Resulta particularmente curioso que en la misma medida en que Carlota adquiere conciencia de su estado de gravidez, aumenta significativamente su supuesta locura, al extremo de que ésta se manifiesta con sorprendente agresividad a partir del momento en que desembarca en Europa después de un mes aproximado de travesía trasatlántica. Antes de viajar, escasamente se distinguen señales de demencia mientras todavía se encuentra en México. ¿Enloquece durante las semanas de navegación? No puede ser el caso: Carlota se expresa con la debida claridad ante Napoleón III y ante el Papa, hilvana sus razonamientos, los cuales presenta de manera espléndidamente articulada y vertebrada, salvo las ocurrencias de advertir las intenciones de envenenarla o su decisión de quemarse las manos en un caldero u otras extravagancias que convencieron al emperador y al vicario de Roma de las perturbaciones mentales que sufría la emperatriz. ¿Loca la que arguye con gran talento e información? ¿Loca la que multiplica su fortuna en el corto plazo? ¿Loca la que no es encerrada en un hospital para enfermos mentales sobre la base de que había perdido totalmente la conciencia? ¿No constituía una auténtica crueldad recluir en un centra hospitalario a una persona en pleno uso de razón? Si al fin y al cabo no se percataba de cuanto acontecía en su entorno, ¿por qué no recluirla entonces, por su seguridad y por la de terceros, en un centro de rehabilitación? Como quiera que sea, la estrategia de salir de México con el pretexto de convencer a Napoleón III y solicitar el apoyo del Papa con tal de esconder su embarazo y simultáneamente aparentar una dolencia para ser apartada de la sociedad, resultó un plan perfectamente urdido por una mujer dueña de una inteligencia superior a la media común.

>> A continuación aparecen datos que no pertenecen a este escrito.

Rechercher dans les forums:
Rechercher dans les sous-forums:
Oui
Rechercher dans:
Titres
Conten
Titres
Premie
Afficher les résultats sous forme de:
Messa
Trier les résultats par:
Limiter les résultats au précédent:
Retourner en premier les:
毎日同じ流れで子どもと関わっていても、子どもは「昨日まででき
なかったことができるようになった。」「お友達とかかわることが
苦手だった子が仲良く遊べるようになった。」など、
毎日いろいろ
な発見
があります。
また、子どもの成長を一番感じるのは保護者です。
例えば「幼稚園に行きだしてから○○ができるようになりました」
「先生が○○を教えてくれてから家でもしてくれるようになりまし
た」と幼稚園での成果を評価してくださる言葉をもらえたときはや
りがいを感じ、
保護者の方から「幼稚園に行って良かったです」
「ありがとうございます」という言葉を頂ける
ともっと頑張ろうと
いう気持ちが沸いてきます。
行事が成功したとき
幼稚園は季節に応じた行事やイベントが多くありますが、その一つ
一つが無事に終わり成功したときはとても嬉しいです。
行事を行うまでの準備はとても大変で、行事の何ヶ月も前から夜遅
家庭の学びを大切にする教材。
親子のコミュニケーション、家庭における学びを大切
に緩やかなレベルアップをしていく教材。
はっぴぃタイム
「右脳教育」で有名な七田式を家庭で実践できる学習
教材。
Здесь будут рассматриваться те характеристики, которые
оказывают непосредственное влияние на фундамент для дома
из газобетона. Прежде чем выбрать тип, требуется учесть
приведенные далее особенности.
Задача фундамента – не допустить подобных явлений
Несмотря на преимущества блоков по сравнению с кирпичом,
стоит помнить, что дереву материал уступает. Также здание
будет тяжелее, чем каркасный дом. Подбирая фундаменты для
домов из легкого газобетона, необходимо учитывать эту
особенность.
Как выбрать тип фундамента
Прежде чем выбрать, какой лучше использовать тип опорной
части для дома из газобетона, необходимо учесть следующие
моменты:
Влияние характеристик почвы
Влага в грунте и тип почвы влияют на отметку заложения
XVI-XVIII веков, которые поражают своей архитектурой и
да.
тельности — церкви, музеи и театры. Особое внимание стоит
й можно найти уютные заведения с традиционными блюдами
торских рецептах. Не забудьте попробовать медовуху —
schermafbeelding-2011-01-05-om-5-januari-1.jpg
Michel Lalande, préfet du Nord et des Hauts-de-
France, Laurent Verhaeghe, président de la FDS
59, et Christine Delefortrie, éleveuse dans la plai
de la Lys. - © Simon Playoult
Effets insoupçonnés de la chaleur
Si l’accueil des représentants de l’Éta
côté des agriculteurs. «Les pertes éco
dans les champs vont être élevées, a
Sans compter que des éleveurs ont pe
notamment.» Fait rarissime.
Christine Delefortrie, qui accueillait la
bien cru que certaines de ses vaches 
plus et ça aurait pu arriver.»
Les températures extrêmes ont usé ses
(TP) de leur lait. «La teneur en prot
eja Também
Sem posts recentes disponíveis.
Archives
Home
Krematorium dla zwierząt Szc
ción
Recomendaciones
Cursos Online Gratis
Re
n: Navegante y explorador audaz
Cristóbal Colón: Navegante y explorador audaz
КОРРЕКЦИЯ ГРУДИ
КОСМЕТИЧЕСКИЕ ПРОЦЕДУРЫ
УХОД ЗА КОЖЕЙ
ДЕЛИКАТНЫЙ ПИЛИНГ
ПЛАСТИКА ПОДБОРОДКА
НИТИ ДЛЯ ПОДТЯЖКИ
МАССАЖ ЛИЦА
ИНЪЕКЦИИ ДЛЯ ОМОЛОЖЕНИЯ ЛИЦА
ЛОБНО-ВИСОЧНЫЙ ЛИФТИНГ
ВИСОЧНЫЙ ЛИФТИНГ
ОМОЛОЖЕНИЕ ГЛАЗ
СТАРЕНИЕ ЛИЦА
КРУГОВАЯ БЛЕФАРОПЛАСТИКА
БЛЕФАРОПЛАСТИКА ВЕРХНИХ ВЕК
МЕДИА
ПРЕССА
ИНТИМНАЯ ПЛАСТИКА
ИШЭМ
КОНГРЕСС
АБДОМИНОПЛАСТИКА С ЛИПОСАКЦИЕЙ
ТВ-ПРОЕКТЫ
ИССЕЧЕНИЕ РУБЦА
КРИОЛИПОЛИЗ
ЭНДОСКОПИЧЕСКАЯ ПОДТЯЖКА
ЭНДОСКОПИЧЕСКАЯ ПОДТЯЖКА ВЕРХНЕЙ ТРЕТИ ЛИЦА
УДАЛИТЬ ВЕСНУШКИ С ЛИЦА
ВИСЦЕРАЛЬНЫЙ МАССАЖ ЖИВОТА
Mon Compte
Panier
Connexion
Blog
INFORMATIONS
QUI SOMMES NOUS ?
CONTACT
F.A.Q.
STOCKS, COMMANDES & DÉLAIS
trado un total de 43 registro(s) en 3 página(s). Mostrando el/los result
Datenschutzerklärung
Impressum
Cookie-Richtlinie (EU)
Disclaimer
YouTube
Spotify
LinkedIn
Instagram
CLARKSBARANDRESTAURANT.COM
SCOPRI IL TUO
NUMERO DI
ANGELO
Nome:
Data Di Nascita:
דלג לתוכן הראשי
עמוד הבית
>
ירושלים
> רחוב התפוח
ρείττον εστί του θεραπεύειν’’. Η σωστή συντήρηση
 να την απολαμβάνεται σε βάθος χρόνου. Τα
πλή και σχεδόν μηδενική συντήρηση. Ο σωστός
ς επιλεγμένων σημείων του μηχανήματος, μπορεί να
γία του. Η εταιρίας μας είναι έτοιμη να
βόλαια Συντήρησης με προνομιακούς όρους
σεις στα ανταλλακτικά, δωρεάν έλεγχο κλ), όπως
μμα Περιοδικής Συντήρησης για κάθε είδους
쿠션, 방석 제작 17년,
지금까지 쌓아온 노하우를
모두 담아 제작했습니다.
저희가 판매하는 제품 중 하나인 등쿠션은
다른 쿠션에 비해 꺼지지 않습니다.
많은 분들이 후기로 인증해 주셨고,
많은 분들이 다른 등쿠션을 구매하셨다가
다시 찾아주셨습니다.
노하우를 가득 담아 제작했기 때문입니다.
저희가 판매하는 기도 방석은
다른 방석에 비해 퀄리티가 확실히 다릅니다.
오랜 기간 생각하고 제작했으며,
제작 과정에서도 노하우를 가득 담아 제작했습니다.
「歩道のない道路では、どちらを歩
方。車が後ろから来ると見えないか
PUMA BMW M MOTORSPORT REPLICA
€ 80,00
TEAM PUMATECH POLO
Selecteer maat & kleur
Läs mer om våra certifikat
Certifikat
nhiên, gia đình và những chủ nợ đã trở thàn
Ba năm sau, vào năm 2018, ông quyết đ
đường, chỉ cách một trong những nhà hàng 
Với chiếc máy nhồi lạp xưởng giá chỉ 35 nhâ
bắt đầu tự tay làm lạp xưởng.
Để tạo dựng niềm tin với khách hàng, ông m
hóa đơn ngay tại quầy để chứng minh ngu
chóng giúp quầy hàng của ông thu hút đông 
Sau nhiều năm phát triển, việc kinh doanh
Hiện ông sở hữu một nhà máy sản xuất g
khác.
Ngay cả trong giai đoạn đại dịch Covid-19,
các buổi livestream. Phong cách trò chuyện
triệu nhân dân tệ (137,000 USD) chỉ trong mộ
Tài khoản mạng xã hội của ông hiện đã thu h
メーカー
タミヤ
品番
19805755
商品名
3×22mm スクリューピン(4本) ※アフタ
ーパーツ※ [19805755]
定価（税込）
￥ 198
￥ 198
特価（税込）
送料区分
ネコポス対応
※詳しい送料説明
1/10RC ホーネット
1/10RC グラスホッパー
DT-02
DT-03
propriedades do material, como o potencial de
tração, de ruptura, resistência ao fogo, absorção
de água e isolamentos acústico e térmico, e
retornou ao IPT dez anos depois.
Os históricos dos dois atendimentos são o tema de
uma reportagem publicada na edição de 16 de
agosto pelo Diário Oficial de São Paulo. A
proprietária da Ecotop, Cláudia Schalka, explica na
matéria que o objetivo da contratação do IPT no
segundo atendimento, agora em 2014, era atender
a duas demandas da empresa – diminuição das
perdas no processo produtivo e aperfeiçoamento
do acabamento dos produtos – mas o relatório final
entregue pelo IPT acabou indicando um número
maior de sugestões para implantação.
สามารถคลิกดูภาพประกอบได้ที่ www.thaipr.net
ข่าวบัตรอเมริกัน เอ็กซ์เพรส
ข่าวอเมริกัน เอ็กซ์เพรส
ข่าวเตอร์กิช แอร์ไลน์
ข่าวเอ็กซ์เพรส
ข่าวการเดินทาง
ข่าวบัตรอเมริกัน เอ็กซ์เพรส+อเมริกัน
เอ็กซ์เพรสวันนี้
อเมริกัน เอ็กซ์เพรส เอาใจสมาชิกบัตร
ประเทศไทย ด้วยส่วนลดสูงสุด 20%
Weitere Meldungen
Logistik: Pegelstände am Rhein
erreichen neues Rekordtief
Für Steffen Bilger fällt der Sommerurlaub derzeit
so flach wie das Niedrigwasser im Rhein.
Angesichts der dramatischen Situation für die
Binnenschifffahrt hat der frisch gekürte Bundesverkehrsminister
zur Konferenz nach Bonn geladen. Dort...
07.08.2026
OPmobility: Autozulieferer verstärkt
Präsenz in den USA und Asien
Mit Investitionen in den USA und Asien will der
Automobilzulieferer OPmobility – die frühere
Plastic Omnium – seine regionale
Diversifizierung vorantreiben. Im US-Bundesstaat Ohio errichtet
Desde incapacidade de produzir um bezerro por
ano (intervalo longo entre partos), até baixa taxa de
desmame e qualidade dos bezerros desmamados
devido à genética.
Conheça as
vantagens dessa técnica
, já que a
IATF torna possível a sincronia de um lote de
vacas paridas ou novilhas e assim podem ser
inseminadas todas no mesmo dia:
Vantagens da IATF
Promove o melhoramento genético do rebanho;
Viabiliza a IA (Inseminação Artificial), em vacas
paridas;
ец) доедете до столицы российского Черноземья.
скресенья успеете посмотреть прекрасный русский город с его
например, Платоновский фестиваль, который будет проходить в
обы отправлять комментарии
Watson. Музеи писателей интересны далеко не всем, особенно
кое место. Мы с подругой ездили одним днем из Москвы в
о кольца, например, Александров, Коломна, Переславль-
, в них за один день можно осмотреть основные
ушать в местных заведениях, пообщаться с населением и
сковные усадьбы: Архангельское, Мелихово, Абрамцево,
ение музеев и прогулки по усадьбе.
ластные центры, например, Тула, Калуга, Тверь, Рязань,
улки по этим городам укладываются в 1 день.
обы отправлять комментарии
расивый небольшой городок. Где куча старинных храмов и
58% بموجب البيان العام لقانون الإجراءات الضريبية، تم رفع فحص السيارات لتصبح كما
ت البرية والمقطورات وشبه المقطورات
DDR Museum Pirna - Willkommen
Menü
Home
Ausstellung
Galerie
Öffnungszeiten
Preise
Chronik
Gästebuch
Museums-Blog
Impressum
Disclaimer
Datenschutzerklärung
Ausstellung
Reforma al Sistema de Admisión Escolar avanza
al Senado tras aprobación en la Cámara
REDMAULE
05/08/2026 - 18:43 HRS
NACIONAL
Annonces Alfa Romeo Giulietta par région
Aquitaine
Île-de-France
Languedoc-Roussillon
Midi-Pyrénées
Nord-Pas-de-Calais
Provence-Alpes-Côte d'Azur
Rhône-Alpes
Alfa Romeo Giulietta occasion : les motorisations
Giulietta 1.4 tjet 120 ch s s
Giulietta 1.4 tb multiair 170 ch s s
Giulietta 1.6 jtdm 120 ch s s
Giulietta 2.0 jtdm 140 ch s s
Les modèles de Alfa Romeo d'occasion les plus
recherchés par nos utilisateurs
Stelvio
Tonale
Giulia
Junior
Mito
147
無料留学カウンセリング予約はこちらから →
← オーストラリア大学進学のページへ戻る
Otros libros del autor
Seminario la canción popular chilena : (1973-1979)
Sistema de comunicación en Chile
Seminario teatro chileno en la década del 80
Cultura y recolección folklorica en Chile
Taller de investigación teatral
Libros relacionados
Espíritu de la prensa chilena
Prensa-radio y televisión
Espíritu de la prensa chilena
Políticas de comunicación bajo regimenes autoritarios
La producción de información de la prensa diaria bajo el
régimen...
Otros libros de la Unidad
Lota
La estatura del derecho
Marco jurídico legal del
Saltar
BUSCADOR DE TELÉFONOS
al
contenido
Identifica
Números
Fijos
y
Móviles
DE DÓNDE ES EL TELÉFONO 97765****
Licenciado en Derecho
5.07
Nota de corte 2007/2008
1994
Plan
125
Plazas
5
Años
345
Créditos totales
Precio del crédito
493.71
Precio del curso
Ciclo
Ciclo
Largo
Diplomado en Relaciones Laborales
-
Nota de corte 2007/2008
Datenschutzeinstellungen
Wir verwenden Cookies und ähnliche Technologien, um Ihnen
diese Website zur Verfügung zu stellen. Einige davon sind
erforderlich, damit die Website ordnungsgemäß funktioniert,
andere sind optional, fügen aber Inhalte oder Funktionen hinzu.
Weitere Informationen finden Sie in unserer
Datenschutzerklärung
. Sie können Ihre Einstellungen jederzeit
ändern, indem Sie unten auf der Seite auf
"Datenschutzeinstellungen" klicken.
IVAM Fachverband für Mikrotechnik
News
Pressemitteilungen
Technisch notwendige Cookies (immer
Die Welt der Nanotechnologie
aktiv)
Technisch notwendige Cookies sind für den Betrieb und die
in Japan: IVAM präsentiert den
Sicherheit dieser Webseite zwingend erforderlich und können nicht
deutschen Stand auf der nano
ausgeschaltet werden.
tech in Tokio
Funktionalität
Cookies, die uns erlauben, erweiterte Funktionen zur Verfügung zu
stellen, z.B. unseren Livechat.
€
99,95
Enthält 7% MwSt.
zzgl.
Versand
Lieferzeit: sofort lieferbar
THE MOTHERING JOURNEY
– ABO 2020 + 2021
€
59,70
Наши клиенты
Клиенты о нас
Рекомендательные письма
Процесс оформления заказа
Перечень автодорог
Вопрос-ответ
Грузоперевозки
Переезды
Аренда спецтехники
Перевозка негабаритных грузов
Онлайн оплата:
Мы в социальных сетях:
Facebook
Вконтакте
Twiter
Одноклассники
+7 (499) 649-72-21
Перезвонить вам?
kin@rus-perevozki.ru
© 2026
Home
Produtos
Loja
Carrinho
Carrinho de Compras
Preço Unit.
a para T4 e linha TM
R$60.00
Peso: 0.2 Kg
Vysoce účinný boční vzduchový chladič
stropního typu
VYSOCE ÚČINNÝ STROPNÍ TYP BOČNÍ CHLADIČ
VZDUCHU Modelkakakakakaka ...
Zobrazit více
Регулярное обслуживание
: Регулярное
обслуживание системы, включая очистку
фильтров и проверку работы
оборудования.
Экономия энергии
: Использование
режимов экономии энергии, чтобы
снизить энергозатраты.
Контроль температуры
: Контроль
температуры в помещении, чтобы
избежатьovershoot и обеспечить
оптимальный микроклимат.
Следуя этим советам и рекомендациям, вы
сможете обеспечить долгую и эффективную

¿Viajaría por el mundo disfrazada, simulando el encierro en Bouchout? ¿Se habría entrevistado muchas veces con Van der Smissen en distintos lugares del mundo? He ahí, en esas respuestas, preciosas oportunidades para recrear nuevos arrebatos carnales...

Alfred Van der Smissen se privó de la vida en el año de 1897 al darse un tiro en la cabeza sin haber confesado jamás sus relaciones amorosas con la emperatriz Carlota ni reclamado, obviamente, la paternidad del pequeño Maxime. Murió como correspondía a un caballero, preservando un delicado secreto y, por ende, el honor de Carlota, a quien seguía frecuentando secretamente en el castillo de Bouchout y viajando con carácter anónimo por todo el mundo. Weygand tampoco reconoció jamás a su madre. Acusado de colaborar con el nazismo fue liberado al concluir la Segunda Guerra Mundial. Murió en el año de 1965, en París, de noventa y ocho años de edad.

Por su parte, Maximiliano, después de haber pensado o intentado huir de México abdicando al trono de su imperio, dudando del camino a seguir, frágil e indeciso, confundido y manipulado como siempre, decidió finalmente quedarse en el país debido a las súplicas de Concepción Sedano, su amante; las de su madre, la archiduquesa Sofía; las de su esposa, la emperatriz Carlota, así como las de su hermano, el emperador de Austria, y de buena parte de sus súbditos mexicanos, entre ellos, los ultraconservadores Miramón, Mejía y Márquez, los brazos armados de la Iglesia católica, quienes fueron rescatados a última hora de sus misiones en Europa para venir a tratar de salvar militarmente lo poco que quedaba del imperio mexicano.

Maximiliano fue fusilado por Benito Juárez en junio de 1867 en el Cerro de las Campanas. La autopsia no reveló rastro alguno de sífilis ni de ninguna otra enfermedad que le hubiera impedido fecundar a alguna mujer. Los rumores han pretendido hacer pensar que Maximiliano era sifilítico e impotente. Sin embargo, no hay pruebas: los médicos que lo trataron previamente en Austria y en México, los doctores austriacos jelek, Semeleder, Bash, Bohuslavek y el famoso médico mexicano Lucio nunca lo confirmaron. Si en la autopsia o el embalsamamiento los médicos republicanos Rivadeneyra y Licea hubieran encontrado trazos de dichas enfermedades, no hubieran tenido motivos para silenciarlo.